- DATASET EXTRACT:
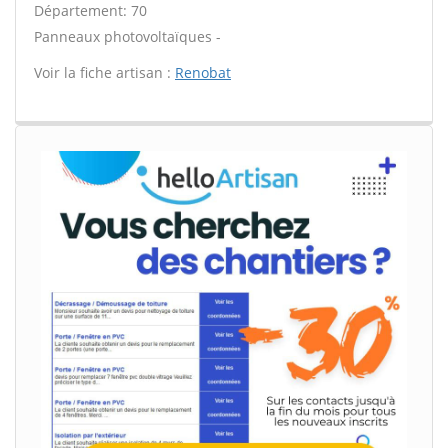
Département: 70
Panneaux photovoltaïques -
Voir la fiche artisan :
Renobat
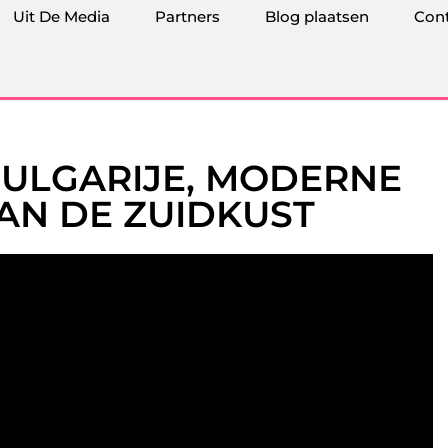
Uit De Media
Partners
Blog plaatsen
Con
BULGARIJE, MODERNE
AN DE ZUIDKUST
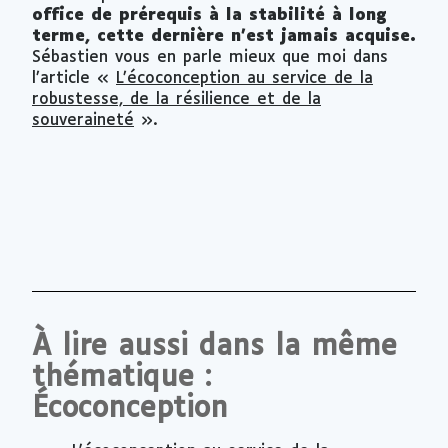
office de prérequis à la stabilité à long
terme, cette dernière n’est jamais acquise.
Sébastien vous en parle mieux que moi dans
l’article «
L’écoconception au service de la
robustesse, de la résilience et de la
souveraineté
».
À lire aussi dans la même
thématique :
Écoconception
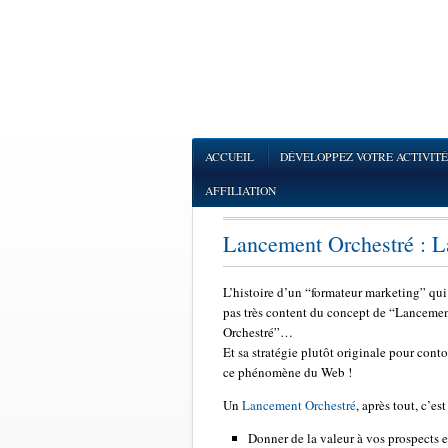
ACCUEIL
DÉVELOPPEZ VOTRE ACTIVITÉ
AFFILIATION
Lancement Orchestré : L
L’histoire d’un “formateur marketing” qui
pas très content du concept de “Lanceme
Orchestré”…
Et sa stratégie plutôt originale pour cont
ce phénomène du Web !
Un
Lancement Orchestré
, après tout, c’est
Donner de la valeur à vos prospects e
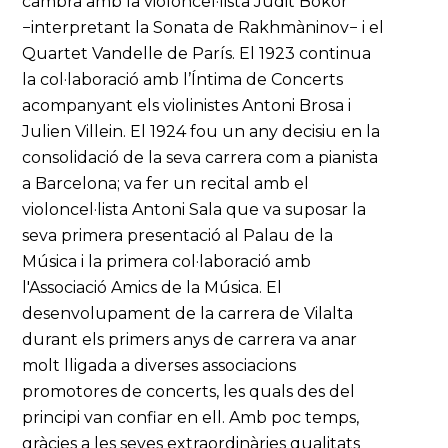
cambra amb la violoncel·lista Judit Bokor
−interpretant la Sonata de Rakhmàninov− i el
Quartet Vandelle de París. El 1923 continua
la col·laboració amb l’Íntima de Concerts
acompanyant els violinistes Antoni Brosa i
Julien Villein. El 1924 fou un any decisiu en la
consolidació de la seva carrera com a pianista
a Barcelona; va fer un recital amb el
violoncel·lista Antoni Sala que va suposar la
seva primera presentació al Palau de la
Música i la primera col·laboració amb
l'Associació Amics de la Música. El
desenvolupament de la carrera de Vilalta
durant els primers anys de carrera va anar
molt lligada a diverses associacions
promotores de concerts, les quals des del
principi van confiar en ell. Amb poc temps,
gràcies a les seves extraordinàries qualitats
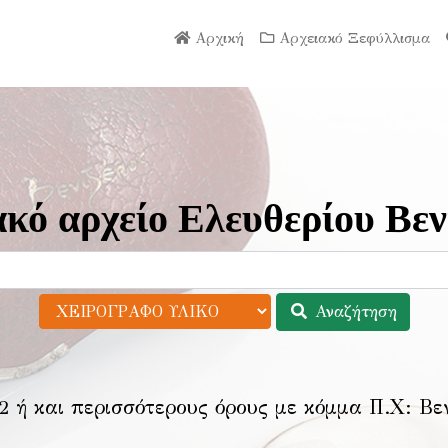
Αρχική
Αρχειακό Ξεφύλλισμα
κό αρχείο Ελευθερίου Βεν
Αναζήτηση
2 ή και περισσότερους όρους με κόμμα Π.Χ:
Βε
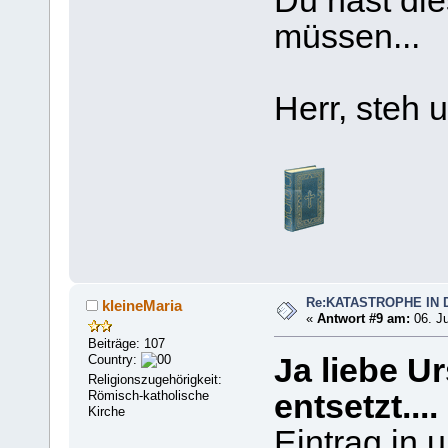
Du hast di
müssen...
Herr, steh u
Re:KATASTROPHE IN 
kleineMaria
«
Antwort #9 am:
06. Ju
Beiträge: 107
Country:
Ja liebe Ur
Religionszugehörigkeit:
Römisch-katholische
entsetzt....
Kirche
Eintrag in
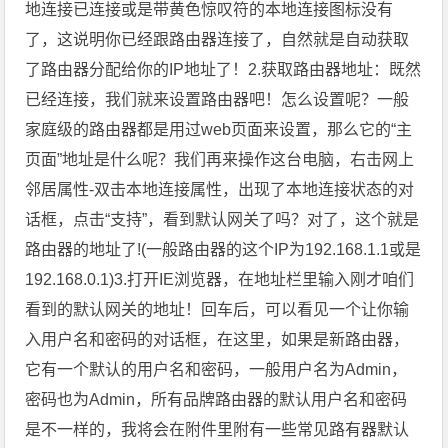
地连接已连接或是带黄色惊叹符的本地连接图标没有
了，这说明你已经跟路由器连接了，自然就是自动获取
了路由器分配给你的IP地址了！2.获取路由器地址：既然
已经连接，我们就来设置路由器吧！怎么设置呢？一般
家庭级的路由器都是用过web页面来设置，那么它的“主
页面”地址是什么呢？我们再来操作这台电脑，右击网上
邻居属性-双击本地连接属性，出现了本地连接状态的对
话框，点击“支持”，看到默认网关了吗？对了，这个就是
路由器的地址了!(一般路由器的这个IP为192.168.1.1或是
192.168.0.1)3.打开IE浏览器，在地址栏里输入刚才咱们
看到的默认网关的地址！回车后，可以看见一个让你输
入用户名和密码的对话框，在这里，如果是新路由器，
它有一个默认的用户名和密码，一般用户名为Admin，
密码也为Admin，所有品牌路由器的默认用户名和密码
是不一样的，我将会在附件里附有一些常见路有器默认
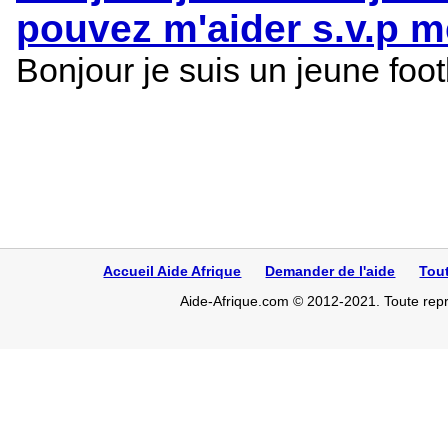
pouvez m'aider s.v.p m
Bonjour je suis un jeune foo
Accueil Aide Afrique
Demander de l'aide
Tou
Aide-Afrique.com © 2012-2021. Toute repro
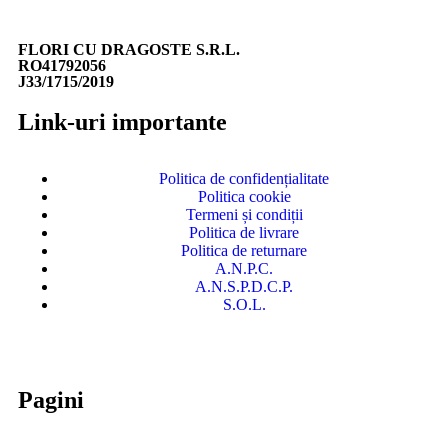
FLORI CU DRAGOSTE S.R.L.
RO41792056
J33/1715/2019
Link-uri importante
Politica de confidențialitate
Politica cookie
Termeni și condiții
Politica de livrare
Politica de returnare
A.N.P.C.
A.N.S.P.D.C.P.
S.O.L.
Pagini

- WORK INSTRUCTION: Going through the data above, return each line with the word "primera".

- RESULT OF THIS TASK:
seva primera presentació al Palau de la
Música i la primera col·laboració amb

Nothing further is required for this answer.